Il 17 settembre si è concluso il processo di primo grado contro i compagni che furono denunciati in occasione della mobilitazione contro la provocatoria presenza di Salvini il 25 aprile 2014 a Reggio Emilia: condanna a 9 mesi (con pena sospesa) per “lesioni dolose” (capo di imputazione aggravato rispetto a “tentate lesioni” per cui era iniziato il processo) per Mattia C. del P. CARC e Gianmarco dP. del TPO. Per il Tribunale sono colpevoli per aver fatto valere i valori della Resistenza e della Costituzione scendendo in piazza, insieme a decine di lavoratori e cittadini, per impedire la provocazione razzista e reazionaria dell’ex ministro degli Interni.
Che si trattasse di un processo politico, era chiaro fin dal suo inizio e la sentenza ne è solo una conferma: le contraddizioni nelle testimonianze dei poliziotti, la presenza di un video che scagiona i due compagni dalle accuse e le numerose testimonianze a loro favore non sono state prese in considerazione.

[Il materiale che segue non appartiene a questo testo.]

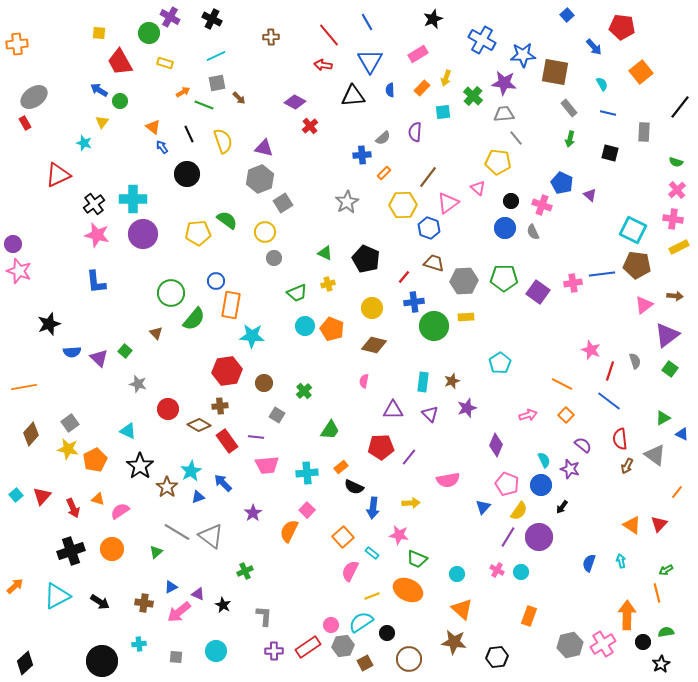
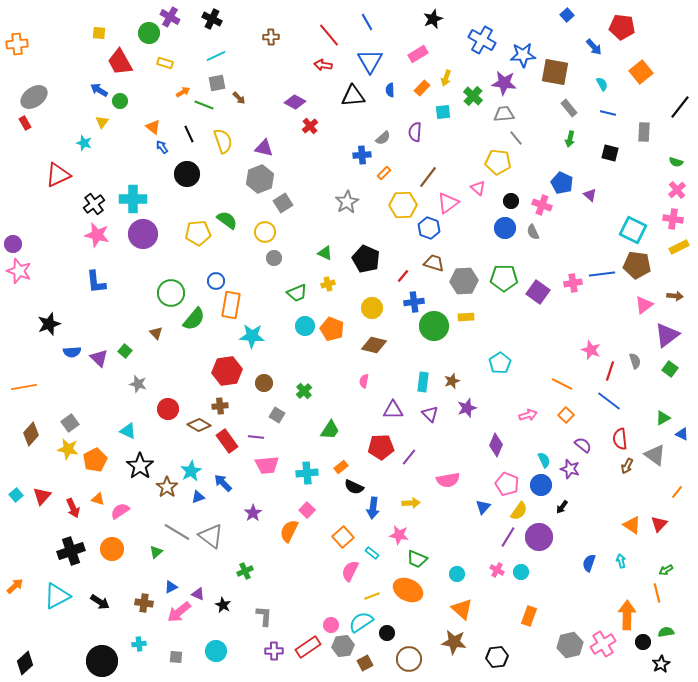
red line at (404, 277): moved 1 px left, 1 px up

Prima del processo, il P.CARC ha organizzato due banchetti e il giorno della sentenza un presidio di solidarietà con gli imputati: sono stati raccolti moltissimi attestati di sostegno, di solidarietà e di vicinanza, firme, piccole sottoscrizioni economiche e fotografie con i cartelli “Io sto con Mattia e Gianmarco sotto processo per aver applicato la Costituzione” e “Io sto con Rosalba e Vigilanza Democratica”. Il presidio è stato frequentato da compagni e compagne, ma anche dagli elementi più diversi: dagli elettori della Lega agli iscritti al PD che nonostante le molte ed evidenti differenze politiche (le nostre bandiere con la falce e il martello erano ben visibili) volevano capire i motivi del presidio e ragionare sulla situazione politica.

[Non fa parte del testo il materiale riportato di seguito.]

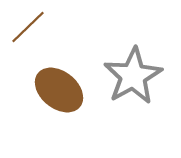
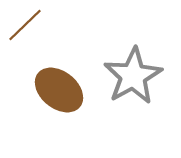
brown line: moved 3 px left, 2 px up
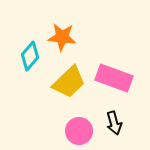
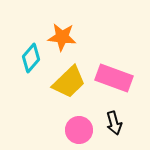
cyan diamond: moved 1 px right, 2 px down
pink circle: moved 1 px up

L’esito del processo di primo grado, la solidarietà raccolta e la disponibilità a mobilitarsi, il riscontro ai banchetti e al presidio sono la dimostrazione che la prima e principale arma contro gli attacchi repressivi è dare continuità all’iniziativa perché per quanto possa pesare una condanna – anche economicamente – essa non deve recidere i legami con le masse popolari, anzi può e deve essere occasione per costruirne di nuovi e più solidi.